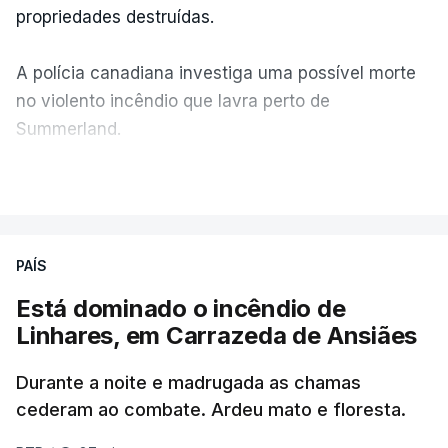
propriedades destruídas.
A polícia canadiana investiga uma possível morte
no violento incêndio que lavra perto de
Summerland.
VER MAIS
Éum cenário de terror, descreve o primeiro-ministro
da Columbia Britânica, David Iby.
PAÍS
Está dominado o incêndio de
ERRO
100
Linhares, em Carrazeda de Ansiães
ERROR ON HTML5 MEDIA ELEMENT
Durante a noite e madrugada as chamas
ESTE CONTEÚDO ESTÁ NESTE
cederam ao combate. Ardeu mato e floresta.
MOMENTO INDISPONÍVEL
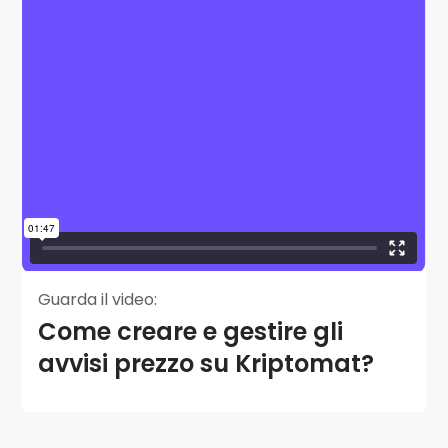
Guarda il video:
Come creare e gestire gli
avvisi prezzo su Kriptomat?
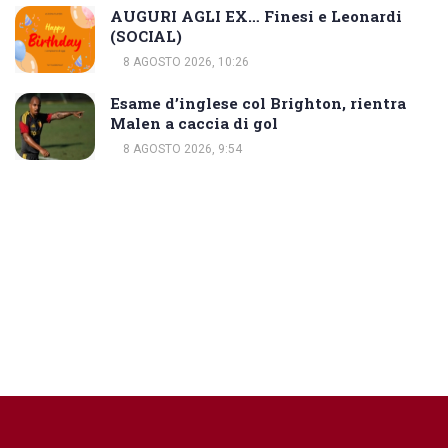
AUGURI AGLI EX… Finesi e Leonardi
(SOCIAL)
8 AGOSTO 2026, 10:26
Esame d’inglese col Brighton, rientra
Malen a caccia di gol
8 AGOSTO 2026, 9:54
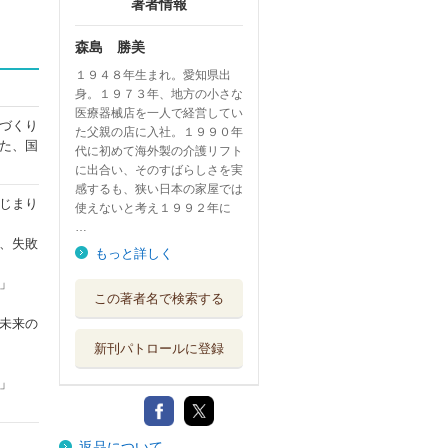
著者情報
森島 勝美
１９４８年生まれ。愛知県出
身。１９７３年、地方の小さな
医療器械店を一人で経営してい
づくり
た父親の店に入社。１９９０年
た、国
代に初めて海外製の介護リフト
に出合い、そのすばらしさを実
感するも、狭い日本の家屋では
じまり
使えないと考え１９９２年に
…
、失敗
もっと詳しく
」
この著者名で検索する
未来の
新刊パトロールに登録
」
返品について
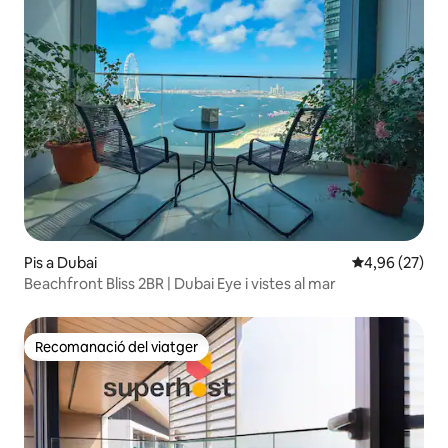
Pis a Dubai
4,96 de puntua
4,96 (27)
Beachfront Bliss 2BR | Dubai Eye i vistes al mar
Recomanació del viatger
Recomanació del viatger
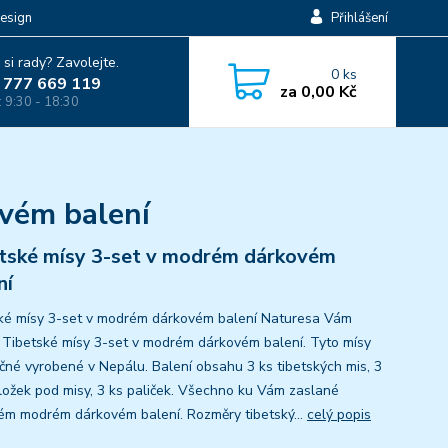
esign
Přihlášení
 si rady? Zavolejte.
0
ks
 777 669 119
za
0,00 Kč
: 9:30 - 18:30
vém balení
tské mísy 3-set v modrém dárkovém
ní
ké mísy 3-set v modrém dárkovém balení Naturesa Vám
í Tibetské mísy 3-set v modrém dárkovém balení. Tyto mísy
učné vyrobené v Nepálu. Balení obsahu 3 ks tibetských mis, 3
ložek pod misy, 3 ks paliček. Všechno ku Vám zaslané
ém modrém dárkovém balení. Rozměry tibetský...
celý popis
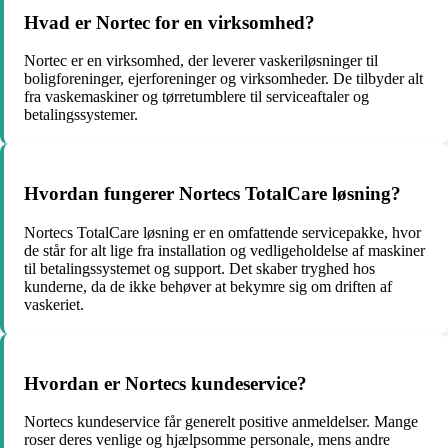
Hvad er Nortec for en virksomhed?
Nortec er en virksomhed, der leverer vaskeriløsninger til
boligforeninger, ejerforeninger og virksomheder. De tilbyder alt
fra vaskemaskiner og tørretumblere til serviceaftaler og
betalingssystemer.
Hvordan fungerer Nortecs TotalCare løsning?
Nortecs TotalCare løsning er en omfattende servicepakke, hvor
de står for alt lige fra installation og vedligeholdelse af maskiner
til betalingssystemet og support. Det skaber tryghed hos
kunderne, da de ikke behøver at bekymre sig om driften af
vaskeriet.
Hvordan er Nortecs kundeservice?
Nortecs kundeservice får generelt positive anmeldelser. Mange
roser deres venlige og hjælpsomme personale, mens andre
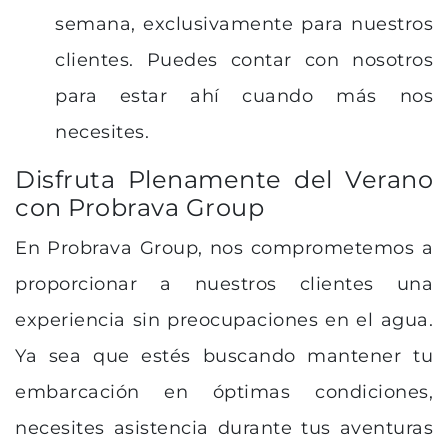
semana, exclusivamente para nuestros
clientes. Puedes contar con nosotros
para estar ahí cuando más nos
necesites.
Disfruta Plenamente del Verano
con Probrava Group
En Probrava Group, nos comprometemos a
proporcionar a nuestros clientes una
experiencia sin preocupaciones en el agua.
Ya sea que estés buscando mantener tu
embarcación en óptimas condiciones,
necesites asistencia durante tus aventuras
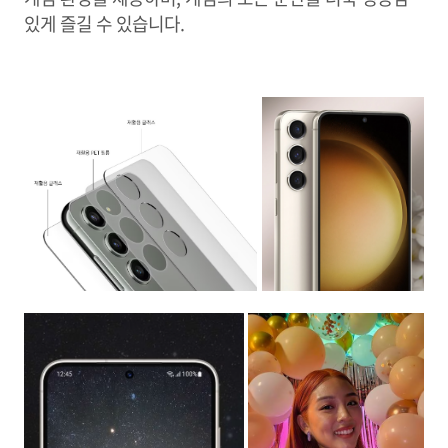
있게 즐길 수 있습니다.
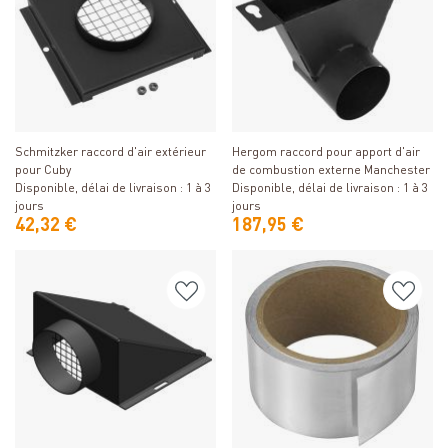
Détails
Détails
Schmitzker raccord d'air extérieur
Hergom raccord pour apport d'air
pour Cuby
de combustion externe Manchester
Disponible, délai de livraison : 1 à 3
Disponible, délai de livraison : 1 à 3
jours
jours
42,32 €
187,95 €
Détails
Détails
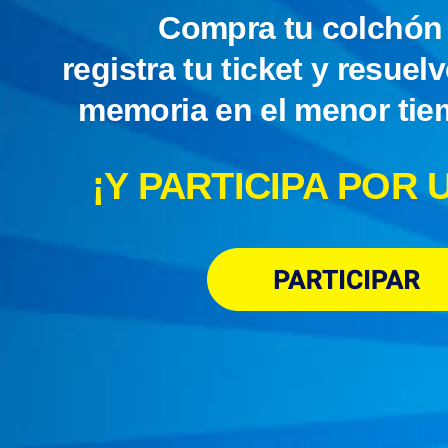
Compra tu colchón 
registra tu ticket y resuel
memoria en el menor tie
¡Y PARTICIPA POR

(Task requirements): Tally the lines of the material that contain the word "modrém" and say the number, nothing more.

(Response): 4